EXERCISE DETAILS:
Exact reproduction is required for the lines below starting at the line with "modern platforms can" and ending at the line with "Vitaly Didenko", both included. No other lines, and no pictures.

Extracted data entries:
◆ ◆ ◆ ◆
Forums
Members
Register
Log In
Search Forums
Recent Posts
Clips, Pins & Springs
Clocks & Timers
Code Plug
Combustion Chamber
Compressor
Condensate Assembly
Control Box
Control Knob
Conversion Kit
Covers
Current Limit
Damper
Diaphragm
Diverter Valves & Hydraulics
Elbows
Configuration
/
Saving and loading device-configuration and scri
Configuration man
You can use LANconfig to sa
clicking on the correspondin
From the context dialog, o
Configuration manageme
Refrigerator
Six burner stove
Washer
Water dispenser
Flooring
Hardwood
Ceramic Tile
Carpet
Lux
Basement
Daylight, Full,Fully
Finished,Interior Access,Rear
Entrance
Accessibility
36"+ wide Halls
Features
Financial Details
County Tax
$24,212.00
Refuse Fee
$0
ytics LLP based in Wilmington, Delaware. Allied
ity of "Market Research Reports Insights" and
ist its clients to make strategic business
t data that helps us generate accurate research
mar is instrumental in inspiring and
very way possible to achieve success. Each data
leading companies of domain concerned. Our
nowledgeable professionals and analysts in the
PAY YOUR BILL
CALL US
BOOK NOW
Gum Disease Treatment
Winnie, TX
◆ ◆ ◆ ◆
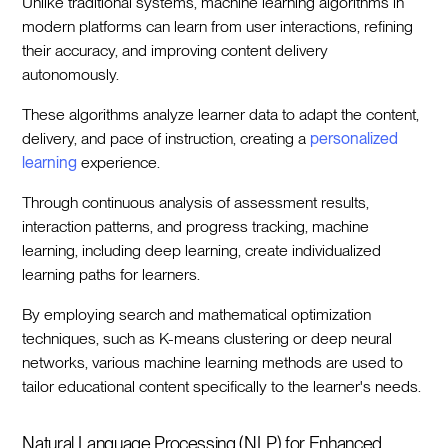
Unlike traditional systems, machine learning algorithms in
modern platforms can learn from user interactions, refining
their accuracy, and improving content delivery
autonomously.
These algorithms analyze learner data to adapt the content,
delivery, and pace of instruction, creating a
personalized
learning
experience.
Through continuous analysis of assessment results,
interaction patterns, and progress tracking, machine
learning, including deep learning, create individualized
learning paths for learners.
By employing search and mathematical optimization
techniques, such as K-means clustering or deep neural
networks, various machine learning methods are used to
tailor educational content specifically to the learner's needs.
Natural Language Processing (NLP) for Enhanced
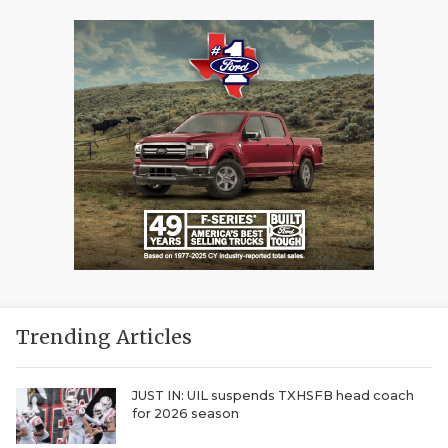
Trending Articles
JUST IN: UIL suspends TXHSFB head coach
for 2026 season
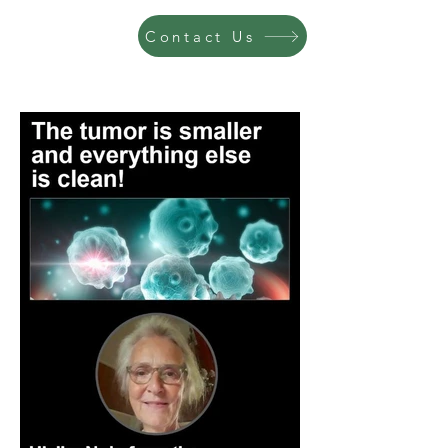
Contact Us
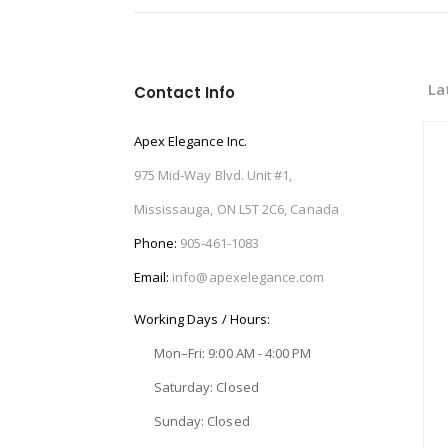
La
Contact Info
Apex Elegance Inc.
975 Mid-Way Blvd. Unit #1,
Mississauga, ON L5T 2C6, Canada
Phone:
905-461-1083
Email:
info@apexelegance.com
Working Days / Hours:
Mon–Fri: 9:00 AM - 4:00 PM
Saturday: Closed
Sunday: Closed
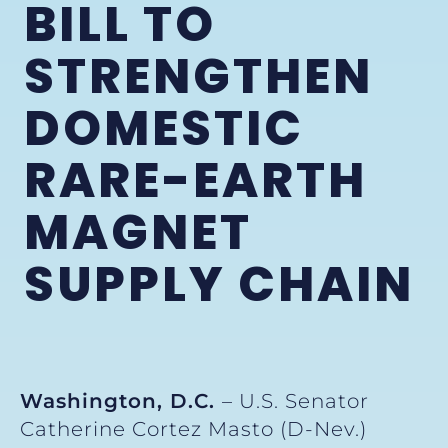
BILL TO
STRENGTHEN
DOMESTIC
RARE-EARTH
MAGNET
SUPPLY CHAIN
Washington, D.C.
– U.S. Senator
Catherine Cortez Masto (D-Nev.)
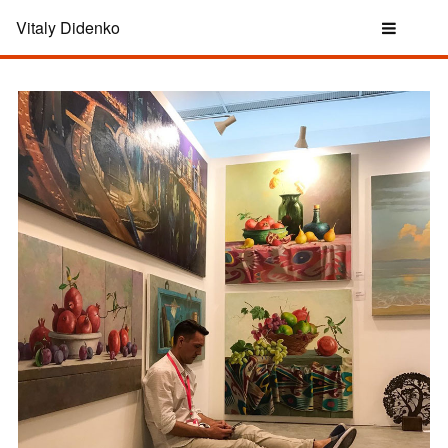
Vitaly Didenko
◆ ◆ ◆ ◆
OUTPUT FOR THIS EXERCISE:
modern platforms can learn from user interactions, refining
their accuracy, and improving content delivery
autonomously.
These algorithms analyze learner data to adapt the content,
delivery, and pace of instruction, creating a
personalized
learning
experience.
Through continuous analysis of assessment results,
interaction patterns, and progress tracking, machine
learning, including deep learning, create individualized
learning paths for learners.
By employing search and mathematical optimization
techniques, such as K-means clustering or deep neural
networks, various machine learning methods are used to
tailor educational content specifically to the learner's needs.
Natural Language Processing (NLP) for Enhanced
Trending Articles
JUST IN: UIL suspends TXHSFB head coach
for 2026 season
Contact Us
La
Contact Info
Apex Elegance Inc.
975 Mid-Way Blvd. Unit #1,
Mississauga, ON L5T 2C6, Canada
Phone:
905-461-1083
Email:
info@apexelegance.com
Working Days / Hours:
Mon–Fri: 9:00 AM - 4:00 PM
Saturday: Closed
Sunday: Closed
BILL TO
STRENGTHEN
DOMESTIC
RARE-EARTH
MAGNET
SUPPLY CHAIN
Washington, D.C.
– U.S. Senator
Catherine Cortez Masto (D-Nev.)
Vitaly Didenko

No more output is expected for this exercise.